Allen Zweiflern zum Trotz: wie Jaime Lerner eine ökologische Musterstadt bürgermeisterte.

Jaime Lerner, ehem. Bürgermeister von Curitiba, Brazil

Es geht schnell, dass wir in Österreich auf Schwellenländer wie Brasilien herabblicken und meinen, bei uns sei alles besser. Dabei gibt es auch Beispiele, die durch Mut und Kraft beeindrucken und von denen wir uns ein Scheibchen abschneiden können.Auf eine besonders bemerkenswerte Entwicklung stößt man in der südbrasilianischen Stadt Curitiba. Die Hauptstadt von Paraná beeindruckt durch vorbildliche Stadtplanung, ein bemerkenswertes öffentliches Verkehrssystem, funktionierende Recyclingprogramme und ihre zahlreichen Parkanlagen. Curitiba ist – dank ihres langjährigen und mutigen ehemaligen Bürgermeisters Jaime Lerner – eine ökologische Musterstadt. Der gelernte Architekt setzte auf öffentlichen Verkehr mit großen Doppelgelenksbussen und reduzierte den Autoverkehr drastisch, indem er zahlreiche Durchzugsstraßen für den Autoverkehr sperrte. Heute verfügt jeder Einwohner Curitibas statistisch über 54 Quadratmeter Grünfläche. In der Josefstadt ist es vergleichsweise nicht einmal 1 Quadratmeter. Vor Lerners Amtsantritt kamen auf jede Bewohnerin gerade einmal 0,5 Quadratmeter Grünfläche. Bereits 1996 wurde Curitiba für seine bermerkenswerte Stadtplanung und Entwicklung als „innovativste Stadt der Welt“ geehrt.

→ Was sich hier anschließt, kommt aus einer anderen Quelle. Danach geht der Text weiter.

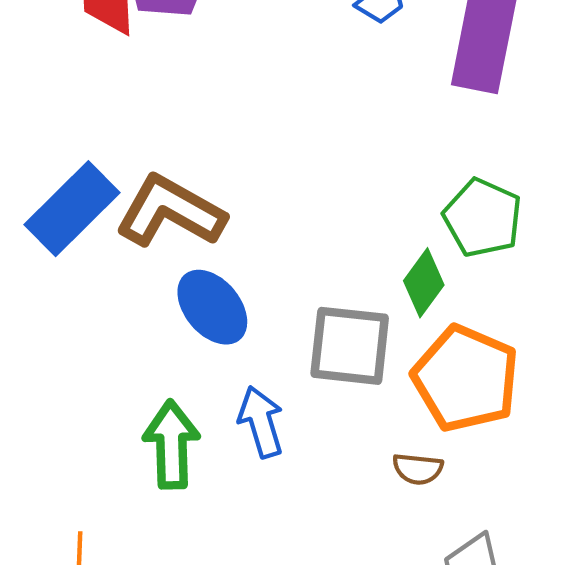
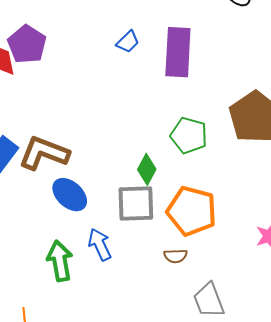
green diamond: (424, 283) -> (147, 169), moved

Dass es sich hier nicht um die verschrobenen Ideen eines ökologisch denkenden Visionärs handelt, beweist das Interesse der Wirtschaft an dieser aufblühenden Stadt. Das Manager Magazin widmete Curitiba im Juni 2005 einen Artikel, in dem darauf hingewiesen wird, dass Investitionen in dieser Stadt nicht nur sinnvoll, sondern wirtschaftlich profitabel sind.

Dabei wäre auch Curitiba um ein Haar ganz dem damaligen Trend entsprechend zur autogerechten Stadt geworden. In den 60er Jahre wurden viele brasilianische Städte ganz nach amerikanischem Vorbild autogerecht erneuert. Eine junge Architektengruppe rund um Jaime Lerner wollte einen anderen Weg beschreiten. 1971 wurde Lerner Bürgermeister von Curitiba. Eine seiner ersten Initiativen war es, die Altstadt zu einer Fußgängerzone zu machen. Geschäftsleute leisteten erbittert Widerstand. Die Fußgängerströme nahmen zu und bald sprachen sich ebendiese Geschäftsleute für eine Erweiterung der Fußgängerzone aus.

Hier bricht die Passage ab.